Filtering Google Reviews with Hybridised Bayesian & NLP

Inspiration

With information being shared widely over the internet such as Google reviews, how do we determine whether it is legitimate or it is just a noise? Our team thus wanted to create a system where it can help online users differentiate the valid reviews from those that are promotional and irrelevant.

What it does

Our model is designed to analyze and differentiate online reviews, allowing user to identify which will be truly useful to them. It can detect genuine reviews about businesses which often reflects real experiences and opinions on the business. It is also able to identify advertisements such as those that include promotional links which are not helpful to online users. It can also reduce misleading reviews such as those written by those without first-hand visit which will be classified under "rant without visit". Our model also provides a probability confidence scoring, providing user transparency on the certainty of the predicted classification of the review.

How we built it

We started with a labeled dataset covering different review types: real experiences, ads, irrelevant chatter, and hearsay. After cleaning and preparing the text, we applied NLP techniques like TF-IDF to turn words into meaningful patterns the model could understand.

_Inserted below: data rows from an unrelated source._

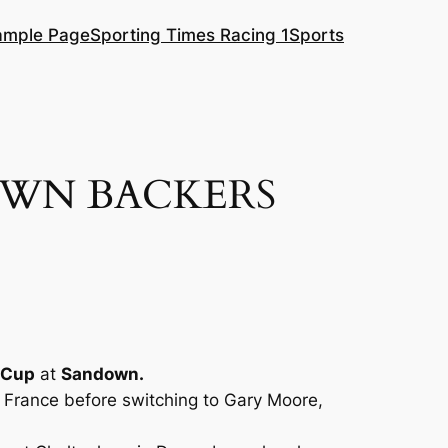
ample Page
Sporting Times Racing 1
Sports
OWN BACKERS
l Cup
at
Sandown.
n France before switching to Gary Moore,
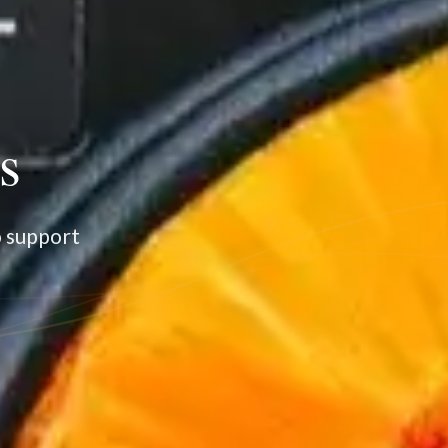
s
o support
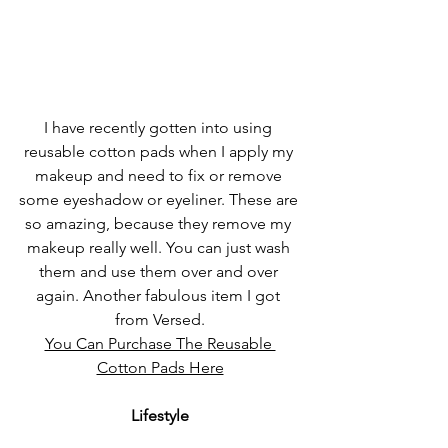
I have recently gotten into using 
reusable cotton pads when I apply my 
makeup and need to fix or remove 
some eyeshadow or eyeliner. These are 
so amazing, because they remove my 
makeup really well. You can just wash 
them and use them over and over 
again. Another fabulous item I got 
from Versed.
You Can Purchase The Reusable 
Cotton Pads Here
Lifestyle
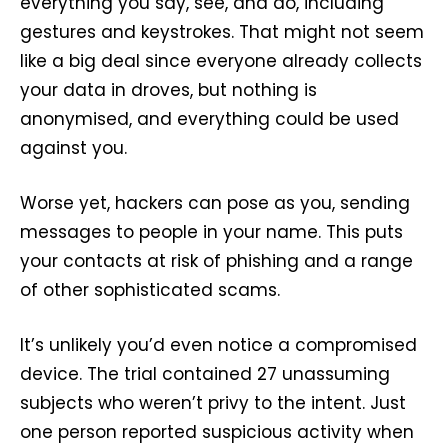
everything you say, see, and do, including
gestures and keystrokes. That might not seem
like a big deal since everyone already collects
your data in droves, but nothing is
anonymised, and everything could be used
against you.
Worse yet, hackers can pose as you, sending
messages to people in your name. This puts
your contacts at risk of phishing and a range
of other sophisticated scams.
It’s unlikely you’d even notice a compromised
device. The trial contained 27 unassuming
subjects who weren’t privy to the intent. Just
one person reported suspicious activity when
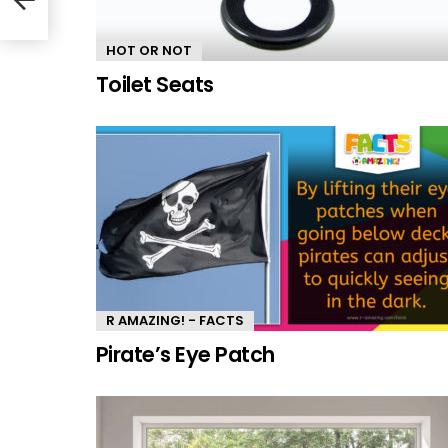
HOT OR NOT
Toilet Seats
R AMAZING! - FACTS
Pirate’s Eye Patch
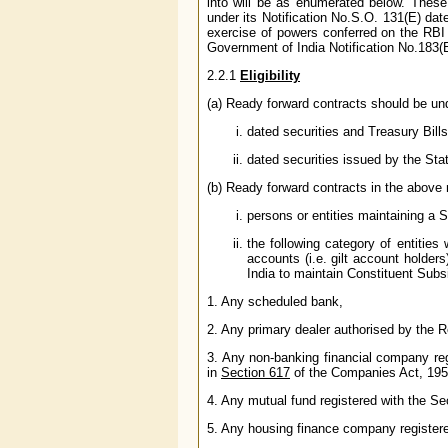
into will be as enumerated below. These
under its Notification No.S.O. 131(E) date
exercise of powers conferred on the RB
Government of India Notification No.183
2.2.1
Eligibility
(a) Ready forward contracts should be und
dated securities and Treasury Bill
dated securities issued by the St
(b) Ready forward contracts in the above 
persons or entities maintaining a
the following category of entitie
accounts (i.e. gilt account holder
India to maintain Constituent Sub
1. Any scheduled bank,
2. Any primary dealer authorised by the R
3. Any non-banking financial company re
in
Section 617
of the Companies Act, 195
4. Any mutual fund registered with the Se
5. Any housing finance company register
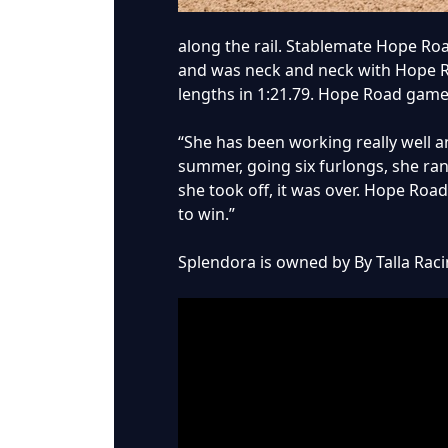
along the rail. Stablemate Hope Roa
and was neck and neck with Hope Roa
lengths in 1:21.79. Hope Road gamel
“She has been working really well and
summer, going six furlongs, she ran
she took off, it was over. Hope Road
to win.”
Splendora is owned by By Talla Racin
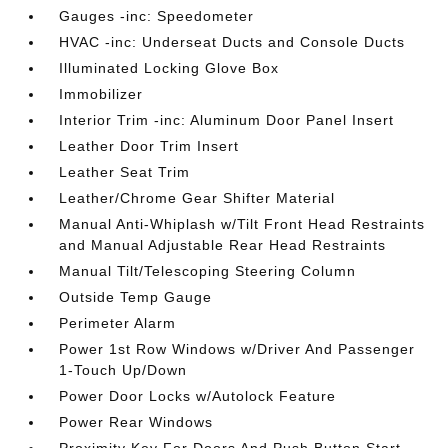
Gauges -inc: Speedometer
HVAC -inc: Underseat Ducts and Console Ducts
Illuminated Locking Glove Box
Immobilizer
Interior Trim -inc: Aluminum Door Panel Insert
Leather Door Trim Insert
Leather Seat Trim
Leather/Chrome Gear Shifter Material
Manual Anti-Whiplash w/Tilt Front Head Restraints
and Manual Adjustable Rear Head Restraints
Manual Tilt/Telescoping Steering Column
Outside Temp Gauge
Perimeter Alarm
Power 1st Row Windows w/Driver And Passenger
1-Touch Up/Down
Power Door Locks w/Autolock Feature
Power Rear Windows
Proximity Key For Doors And Push Button Start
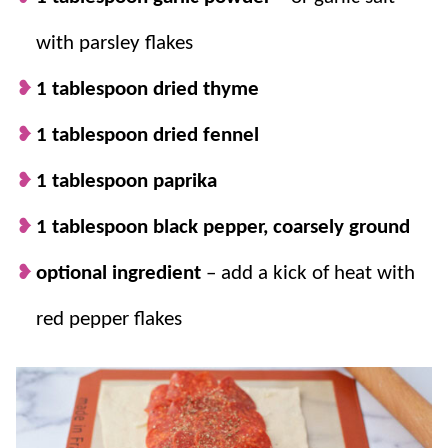
labeled and stored in the pantry to have on
with parsley flakes
hand for your next pizza night.
1 tablespoon dried thyme
1 tablespoon dried fennel
1 tablespoon paprika
1 tablespoon black pepper, coarsely ground
optional ingredient
– add a kick of heat with
red pepper flakes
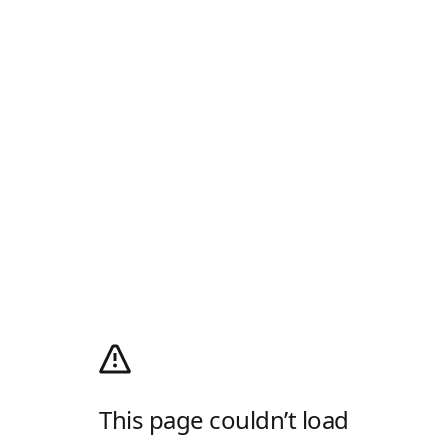
This page couldn’t load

To enhance this, we integrated the Bayesian network with NLP, allowing us to not only capture the importance of words but also the likelihood of certain features occurring together—such as URLs signaling ads or the mention of business names indicating relevance. This integration gave our model the ability to handle uncertainty and weigh different clues more effectively before making a decision.

Challenges We Faced

The toughest part was dealing with unbalanced data—some review classification types were rare, so the model struggled to learn those patterns. Another challenge was teaching the model to recognize subtle signals that tell a true customer story apart from hearsay or an ad.

Accomplishments that we're proud of

Creating a system that feels intuitive by mixing NLP with Bayesian reasoning Effectively spotting promotional content using URL detection combined with probabilistic rules Building a simple interface for users to test and see the classifications in action Improving our understanding of both machine learning and the problem of fake or irrelevant reviews

What we learned

Through this project, we discovered the complexity of interpreting individuals' reviews as ideas can be expressed in multiple way and they vary from person to person. We gain insights on how we can make use of NLP to turn those texts into meaningful features that computers are able to analyze. This project also helped strengthened our skills in model training and deploying interactive tools that have significant impact.